WORK REQUEST =
Except for the pictures, write out all the records that follow exactly.

GIVEN DATA =
================

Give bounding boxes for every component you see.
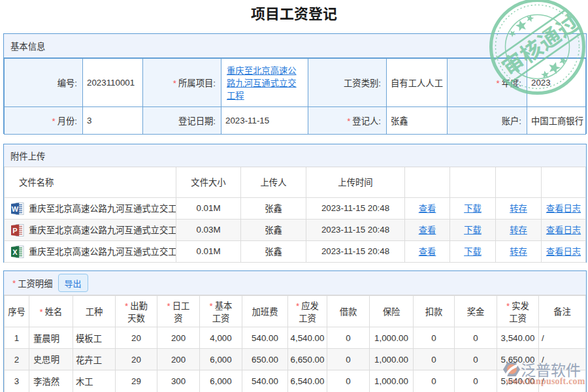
svg-text:P: P xyxy=(12,226,17,234)
svg-text:W: W xyxy=(12,204,19,212)
svg-text:X: X xyxy=(12,248,18,255)
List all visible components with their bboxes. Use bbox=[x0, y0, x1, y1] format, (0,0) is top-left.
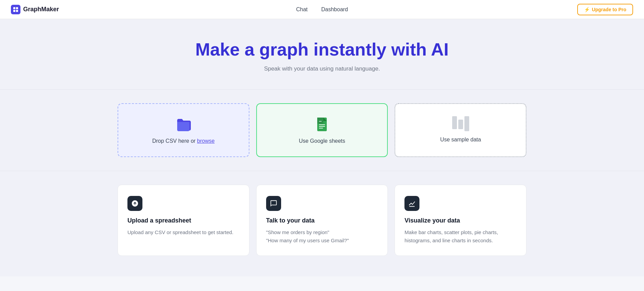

================

YOUR RESPONSE =
Give bounding boxes for every component you see.
svg-text:P: P xyxy=(12,226,17,234)
svg-text:W: W xyxy=(12,204,19,212)
svg-text:X: X xyxy=(12,248,18,255)
List all visible components with their bboxes. Use bbox=[x0, y0, x1, y1] format, (0,0) is top-left.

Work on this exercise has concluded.